Experimental results
Benefiting from the multi-task learning mechanism, the proposed MTHI-Net and MTHI-Net-Lite models can use defect categories as auxiliary information when performing defect segmentation tasks. This feature exchange enhances the capacity of the network to extract meaningful and separable features, leading to improved performance in hull defect segmentation tasks compared to single-task methods. The spatial and inter-channel attention mechanism further guides the network towards defective areas with similar characteristics. Therefore, the proposed MTHI-Net excelled at extracting defect features and provided better segmentation outcomes.

The defect segmentation results obtained on MaVeCoDD-HiRes data set. Each column shows the results derived using (a) U-Net, (b) X-Net, (c) Trans U-Net, (d) Swin U-Net, (e) MTHI-Net (f) MTHI-Net-Lite, and (g) the Ground Truth in turn. The type of defect is shown on the left side of each row.

The defect segmentation results obtained on MaVeCoDD-LoRes data set. Each column shows the results derived using (a) U-Net, (b) X-Net, (c) Trans U-Net, (d) Swin U-Net, (e) MTHI-Net (f) MTHI-Net-Lite, and (g) the Ground Truth in turn. The type of defect is shown on the left side of each row.

Unlike existing methods that directly stack convolutional layers, the proposed model uses spatial and inter-channel attention modules to extract features from different stack encoders of the segmentation branch and subsequently filters these features using a segmented mask. By leveraging this mechanism, the proposed multi-task networks prioritised more relevant and informative features, improving the overall performance of defect classification, even in feature-limited underwater environments.

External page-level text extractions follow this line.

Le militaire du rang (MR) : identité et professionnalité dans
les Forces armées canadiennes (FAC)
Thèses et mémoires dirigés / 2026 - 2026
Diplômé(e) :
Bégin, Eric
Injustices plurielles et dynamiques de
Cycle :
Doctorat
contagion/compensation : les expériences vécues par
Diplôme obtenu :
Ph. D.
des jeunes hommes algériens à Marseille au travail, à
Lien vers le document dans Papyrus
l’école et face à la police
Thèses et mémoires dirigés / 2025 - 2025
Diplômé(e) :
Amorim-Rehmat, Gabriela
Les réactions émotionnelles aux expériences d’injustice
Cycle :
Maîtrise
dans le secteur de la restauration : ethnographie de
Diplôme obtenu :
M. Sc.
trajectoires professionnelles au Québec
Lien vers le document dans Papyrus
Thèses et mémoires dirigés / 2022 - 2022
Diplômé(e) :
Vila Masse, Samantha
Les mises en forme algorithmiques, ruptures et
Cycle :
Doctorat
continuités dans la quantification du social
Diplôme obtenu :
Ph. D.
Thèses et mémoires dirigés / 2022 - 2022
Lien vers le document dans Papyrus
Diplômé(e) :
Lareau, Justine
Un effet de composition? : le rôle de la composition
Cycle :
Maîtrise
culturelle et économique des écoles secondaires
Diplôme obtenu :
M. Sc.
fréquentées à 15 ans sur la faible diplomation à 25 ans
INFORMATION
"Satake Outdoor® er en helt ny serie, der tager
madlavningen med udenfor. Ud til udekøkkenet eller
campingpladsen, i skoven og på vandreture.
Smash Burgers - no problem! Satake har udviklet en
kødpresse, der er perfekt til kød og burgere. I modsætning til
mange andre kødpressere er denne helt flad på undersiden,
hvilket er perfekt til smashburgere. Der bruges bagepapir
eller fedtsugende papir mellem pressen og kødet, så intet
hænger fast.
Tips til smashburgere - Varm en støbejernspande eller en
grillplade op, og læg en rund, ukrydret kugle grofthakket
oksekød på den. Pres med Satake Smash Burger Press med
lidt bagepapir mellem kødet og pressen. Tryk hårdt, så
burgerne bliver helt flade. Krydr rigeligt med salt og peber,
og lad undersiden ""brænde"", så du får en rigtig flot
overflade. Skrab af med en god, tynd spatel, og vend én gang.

The defect segmentation results obtained on LIACi data set. Each column shows the results derived using (a) U-Net, (b) X-Net, (c) Trans U-Net, (d) Swin U-Net, (e) MTHI-Net (f) MTHI-Net-Lite, and (g) the Ground Truth in turn. The type of defect is shown on the left side of each row.

Conclusion
Automated image processing methods have the potential to reduce the reliance on manual inspection and improve detection efficiency and accuracy. In this study, we proposed a novel multitasking ship inspection network, MTHI-Net, designed for synchronous ship-hull defect segmentation and classification. The MTHI-Net architecture is realised through a stacked encoder–decoder network with self-attention mechanisms to enhance feature extraction capabilities. To address missegmentation issues, an RRM was introduced. For defect classification, the FFM fuses features from different layers of the stacked network. The network is trained end-to-end using a multi-task loss function. A lightweight version of the network, MTHI-Net-Lite, provides a solution for deployment on edge devices. Extensive experiments were conducted to analyse the benefits of the proposed MTHI-Net in the reconstructed MaVeCoDD and LIACi ship-hull inspection datasets. The results demonstrate that the proposed MTHI-Net outperformed the other approaches in both tasks. The lightweight version of the network enables competitive inspections.